- _HOW TO COMPLETE THIS TASK_
Take the entries below and print, exactly, the stretch from the line containing "Горшок, стульчак детский" through the line containing "RELATED PRODUCTS", both included.

- _AVAILABLE DATA_
○ ○ ○

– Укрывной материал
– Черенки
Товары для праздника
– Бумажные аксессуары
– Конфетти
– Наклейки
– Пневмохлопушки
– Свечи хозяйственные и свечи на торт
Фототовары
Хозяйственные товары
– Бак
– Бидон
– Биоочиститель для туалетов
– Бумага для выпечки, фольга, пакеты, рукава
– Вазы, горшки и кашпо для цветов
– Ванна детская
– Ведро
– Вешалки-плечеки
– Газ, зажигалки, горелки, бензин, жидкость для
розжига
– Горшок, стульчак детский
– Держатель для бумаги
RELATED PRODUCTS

○ ○ ○

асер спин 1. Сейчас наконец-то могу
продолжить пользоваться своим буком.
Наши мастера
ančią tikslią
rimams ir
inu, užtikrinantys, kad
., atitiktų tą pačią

○ ○ ○

- _YOUR SOLUTION_
– Горшок, стульчак детский
– Держатель для бумаги
RELATED PRODUCTS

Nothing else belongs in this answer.